OAKLAND, California, May 1, 2026, 14:01 PDT
Shares of The Clorox Company dropped roughly 9.6% to $87.11 Friday after the consumer products giant slashed its outlook for fiscal 2026 profit. The company blamed margin pressure on rising energy expenses, the timing of retail inventory, and additional costs linked to its Purell acquisition.
The cut takes on added weight now, as household-products makers feel the pinch on both ends—shoppers are scrutinizing prices, but fuel, freight, and commodities aren’t getting any cheaper. According to Reuters, fallout from the Middle East conflict is nudging consumer-goods companies to revisit both pricing and expenses. Clorox, for one, is seeing its margins come under strain.
Clorox is still working through a rough patch of internal shifts. The company announced it wrapped up the third and final phase of its U.S. ERP rollout—a business software overhaul that touches finance, orders, and supply chains—but said costs tied to stabilizing the system have overshot forecasts.
The company cut its adjusted earnings per share outlook for fiscal 2026, now seeing $5.45 to $5.65, down from the previous $5.95 to $6.30 range. Diluted EPS guidance landed at $4.78 to $4.98. Organic sales—which leave out acquisitions, divestitures, and currency swings—are expected to drop about 9%.

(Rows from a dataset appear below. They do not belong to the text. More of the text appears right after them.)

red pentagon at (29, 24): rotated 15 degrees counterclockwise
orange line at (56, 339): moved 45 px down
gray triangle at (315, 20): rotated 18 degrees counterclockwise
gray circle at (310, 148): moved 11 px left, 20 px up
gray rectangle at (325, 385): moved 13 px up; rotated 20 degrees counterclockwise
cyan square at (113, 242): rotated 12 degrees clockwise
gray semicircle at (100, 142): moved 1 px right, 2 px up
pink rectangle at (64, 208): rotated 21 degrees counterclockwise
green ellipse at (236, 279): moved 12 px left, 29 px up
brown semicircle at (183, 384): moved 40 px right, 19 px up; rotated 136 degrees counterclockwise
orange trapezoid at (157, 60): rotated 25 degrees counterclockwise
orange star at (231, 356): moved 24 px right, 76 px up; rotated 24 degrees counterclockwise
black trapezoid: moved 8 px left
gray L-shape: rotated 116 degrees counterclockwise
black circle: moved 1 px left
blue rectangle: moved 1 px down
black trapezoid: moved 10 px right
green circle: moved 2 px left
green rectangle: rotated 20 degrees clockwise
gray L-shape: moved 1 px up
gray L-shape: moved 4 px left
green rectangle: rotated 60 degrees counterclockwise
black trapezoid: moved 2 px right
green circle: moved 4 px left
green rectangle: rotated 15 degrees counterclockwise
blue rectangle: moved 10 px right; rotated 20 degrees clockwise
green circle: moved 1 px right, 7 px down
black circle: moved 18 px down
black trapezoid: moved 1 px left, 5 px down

Third-quarter sales held steady at $1.67 billion. Adjusted earnings per share climbed 13% to $1.64, thanks in part to tighter costs and reduced spending on advertising and admin, though gross margin slipped 140 basis points, landing at 43.2%. For reference, a basis point equals one-hundredth of a percentage point.
Linda Rendle, the company’s chair and CEO, described the quarter as “mixed.” She noted several businesses lagged behind in regaining market share. For the outlook, Rendle flagged persistent challenges with consumers and costs, saying there’s still “more work to do.” Q4 Capital
Management pointed to continued value-seeking across the quarter. Higher-income consumers gravitated toward bigger pack sizes and opted for club stores, while those with lower incomes leaned into smaller, less expensive picks. That divergence matters for Clorox’s lineup—Glad, Brita, Burt’s Bees, Fresh Step, Hidden Valley—since shelf space and promotional tactics often decide if shoppers stick with branded goods or switch down.
There’s the GOJO acquisition to factor in now. Clorox wrapped up its purchase of GOJO Industries, the Purell maker, on April 1. The buyout brings health and hygiene lines under Clorox’s roof, but it’s not all upside—there are some upfront costs to contend with. According to the company, GOJO should contribute around $200 million in sales for the fourth quarter and just under three percentage points to sales in fiscal 2026. Adjusted EPS, though, will take a 2 to 4 cent hit.
On the earnings call, Chief Financial Officer Luc Bellet told analysts Clorox is budgeting for oil at around $100 a barrel in the fourth quarter. That’s pushing up costs by $20 million to $25 million and shaving roughly 130 basis points off gross margin. As for next year, Bellet flagged the uncertainty: “It’s very hard to predict what might happen,” he said. The Motley Fool
Pressure isn’t confined to one name. On Friday, Colgate-Palmolive flagged an extra $300 million in raw material and logistics costs tied to turmoil in the Middle East. Procter & Gamble, according to Reuters, has also signaled a significant profit squeeze from pricier oil inputs. On the day, Clorox lagged both stocks. Procter & Gamble barely moved, while Colgate-Palmolive ended higher.
Segment performance was mixed. Household sales climbed 3%, with cat litter and grilling products doing the heavy lifting on volume. Lifestyle lagged, dropping 9% after lower consumption and retail inventory shifts. International sales put up an 8% gain, driven by both volume and favorable currency. Health and Wellness? Little movement there.
That reset isn’t all downside. There’s a shot the outlook lands on the cautious side—oil could slide, ERP headaches might clear, and Purell settles in without drama. Still, if consumers keep holding back and promo wars heat up, Clorox could end up shelling out even more just to hang onto shelf space, dragging out any margin bounce until fiscal 2027.
Clorox isn’t trimming its brand support, sticking with plans to allocate roughly 11% of net sales to advertising and sales promotion. Now comes the fourth quarter, where management is bracing for a roughly 13% drop in organic sales—much of that tied to last year’s ERP-related shipment timing.